As I have said before, I meet the most wonderful people in quilting classes, many of whom turn out to be my best friends — friends that last a lifetime!  Such was the case when I met Janice Schindeler, at Quilting Adventures in Kerrville, TX, back in 2009.  It was clear from the beginning that Janice marched to her own drummer!  And, I surely did love the tune that she tapped out.  Below is her quilt from that five day workshop.

Harry's Heart Quilt

Harry’s Heart Quilt

Her use of colors, brilliant and bright, the strong contrast created by the blacks and whites, and the whimsy of the design all work together in Harry’s Heart Quilt.

Janice's Design in Progress

Janice’s Design in Progress

Janice confided that that she was making this quilt for her husband, Harry Crofton, to whom she had been married for more than 30 years.  She obviously still remained quite enamored of this fellow!  Above, she poses with her design in progress.  Over the years, Janice and I have kept in touch.  I’ve been to visit her and she’s been out to New Mexico.  I also get to see her every year at International Quilt Festival in Houston, as she lives not far from downtown.

Cupcake

Cupcake

Cupcake was her next endeavor, created for her daughter Elle, who is the light of Janice’s life!  What could be more fitting?   In her non-quilting life, Janice is a master chef, who sells her creations at Grower’s Markets in Houston.  She also is a wicked gardener!

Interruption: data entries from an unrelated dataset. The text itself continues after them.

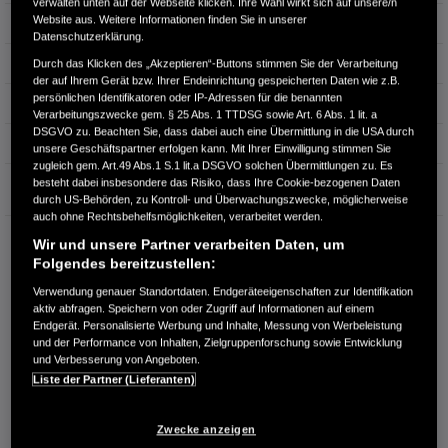
verwalten unten auf der Webseite klicken. Ihre Wahl wirkt sich auf unsere/n
Website aus. Weitere Informationen finden Sie in unserer
Leistung
134 kW / 182 PS
Datenschutzerklärung.
Hubraum
1.993 cm³
Durch das Klicken des „Akzeptieren“-Buttons stimmen Sie der Verarbeitung
der auf Ihrem Gerät bzw. Ihrer Endeinrichtung gespeicherten Daten wie z.B.
persönlichen Identifikatoren oder IP-Adressen für die benannten
Erstzulassung
08.2024
Verarbeitungszwecke gem. § 25 Abs. 1 TTDSG sowie Art. 6 Abs. 1 lit. a
DSGVO zu. Beachten Sie, dass dabei auch eine Übermittlung in die USA durch
Bauart
Limousine
unsere Geschäftspartner erfolgen kann. Mit Ihrer Einwilligung stimmen Sie
zugleich gem. Art.49 Abs.1 S.1 lit.a DSGVO solchen Übermittlungen zu. Es
Garantie
besteht dabei insbesondere das Risiko, dass Ihre Cookie-bezogenen Daten
durch US-Behörden, zu Kontroll- und Überwachungszwecke, möglicherweise
auch ohne Rechtsbehelfsmöglichkeiten, verarbeitet werden.
HONDA CENTER GMBH
Wir und unsere Partner verarbeiten Daten, um
Richard Lehmann Str. 119
Folgendes bereitzustellen:
04103 Leipzig
Verwendung genauer Standortdaten. Endgeräteeigenschaften zur Identifikation
aktiv abfragen. Speichern von oder Zugriff auf Informationen auf einem
RUFEN SIE UNS AN:
Endgerät. Personalisierte Werbung und Inhalte, Messung von Werbeleistung
0341 - 600 77 0
und der Performance von Inhalten, Zielgruppenforschung sowie Entwicklung
und Verbesserung von Angeboten.
Liste der Partner (Lieferanten)
Route planen
Händlerbestand anzeigen
Zwecke anzeigen
Dealer Website anzeigen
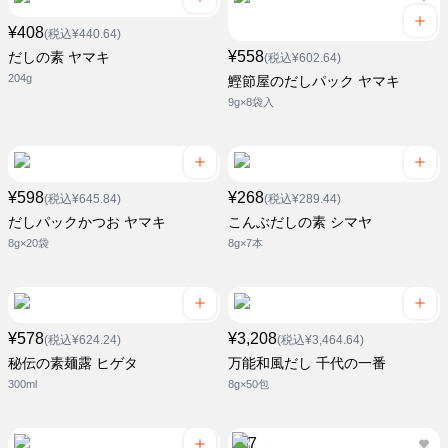
¥408
(税込¥440.64)
¥558
だしの素 ヤマキ
(税込¥602.64)
204g
鰹節屋のだしパック ヤマキ
9g×8袋入
¥598
¥268
(税込¥645.84)
(税込¥289.44)
だしパックかつお ヤマキ
こんぶだしの素 シマヤ
8g×20袋
8g×7本
¥578
¥3,208
(税込¥624.24)
(税込¥3,464.64)
秘伝の素麺露 ヒゲタ
万能和風だし 千代の一番
300ml
8g×50包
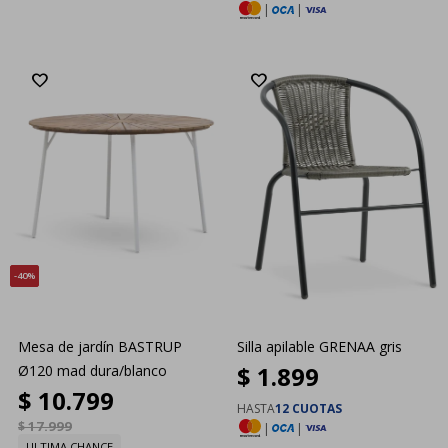
|
|
40
Mesa de jardín BASTRUP
Silla apilable GRENAA gris
$
1.899
Ø120 mad dura/blanco
$
10.799
HASTA
12 CUOTAS
$
17.999
|
|
ULTIMA CHANCE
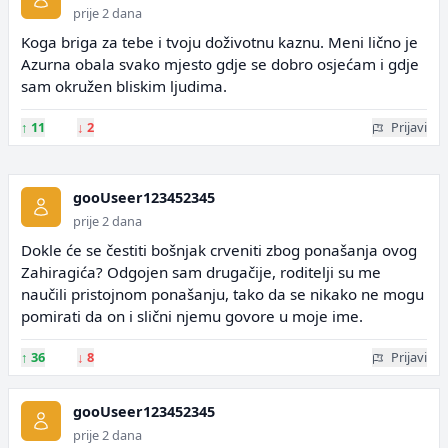
prije 2 dana
Koga briga za tebe i tvoju doživotnu kaznu. Meni lično je
Azurna obala svako mjesto gdje se dobro osjećam i gdje
sam okružen bliskim ljudima.
↑
11
↓
2
Prijavi
gooUseer123452345
prije 2 dana
Dokle će se čestiti bošnjak crveniti zbog ponašanja ovog
Zahiragića? Odgojen sam drugačije, roditelji su me
naučili pristojnom ponašanju, tako da se nikako ne mogu
pomirati da on i slični njemu govore u moje ime.
↑
36
↓
8
Prijavi
gooUseer123452345
prije 2 dana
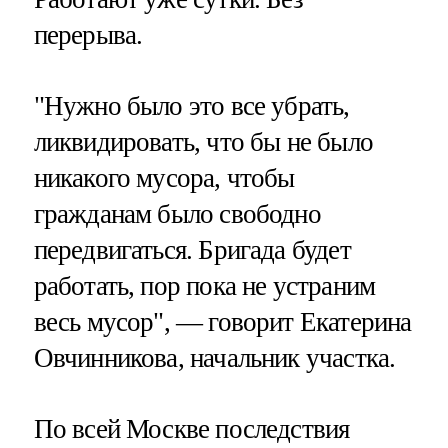
перерыва.
"Нужно было это все убрать,
ликвидировать, что бы не было
никакого мусора, чтобы
гражданам было свободно
передвигаться. Бригада будет
работать, пор пока не устраним
весь мусор", — говорит Екатерина
Овчинникова, начальник участка.
По всей Москве последствия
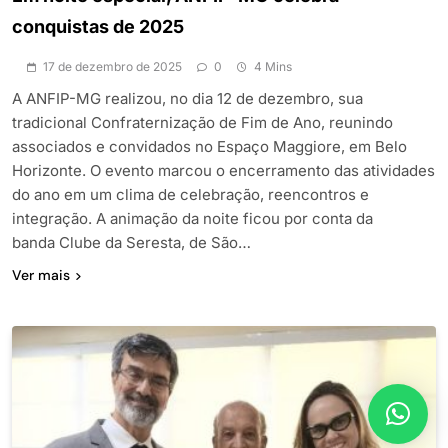
conquistas de 2025
17 de dezembro de 2025
0
4 Mins
A ANFIP-MG realizou, no dia 12 de dezembro, sua
tradicional Confraternização de Fim de Ano, reunindo
associados e convidados no Espaço Maggiore, em Belo
Horizonte. O evento marcou o encerramento das atividades
do ano em um clima de celebração, reencontros e
integração. A animação da noite ficou por conta da
banda Clube da Seresta, de São…
Ver mais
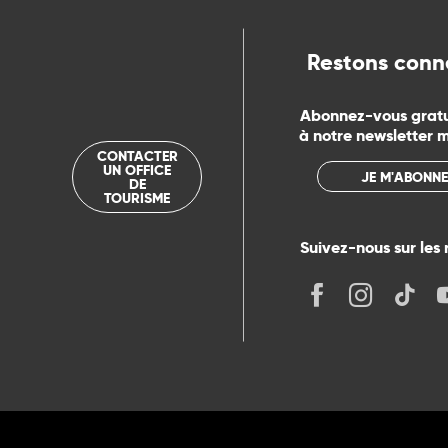
rs
Restons conn
ns
Abonnez-vous grat
à notre newsletter 
ue
CONTACTER
UN OFFICE
JE M'ABONNE
DE
TOURISME
Suivez-nous sur les 
its
r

Janice at the Grower's Market

Janice at the Grower’s Market

Next up for Janice was the Hamburger Quilt.  She had been talking about making a three-dimensional quilt for a while and I was thrilled to see it on display at International Quilt Festival.

The Burger Quilt

The Burger Quilt

Always with a keen eye to detail, the top of the burger bun is sprinkled with over-sized sesame seeds!  Delicious!

Burger Bun

Burger Bun

Most recently, Janice revisited the heart shape that had been at the beginning of our friendship!  Here’s her latest venture into sentimentality.  She hasn’t yet told me the story behind this little gem!  I can’t wait to hear it.

The Newest Heart Quilt by Janice Schindeler

The Newest Heart Quilt by Janice Schindeler

As always, Janice’s quilts are unique and colorful and they always make a statement.  Lest you think that she only designs quilts in this style, she also is well known for her story quilts.  I am so glad that we met those many years ago and look forward to our future adventures.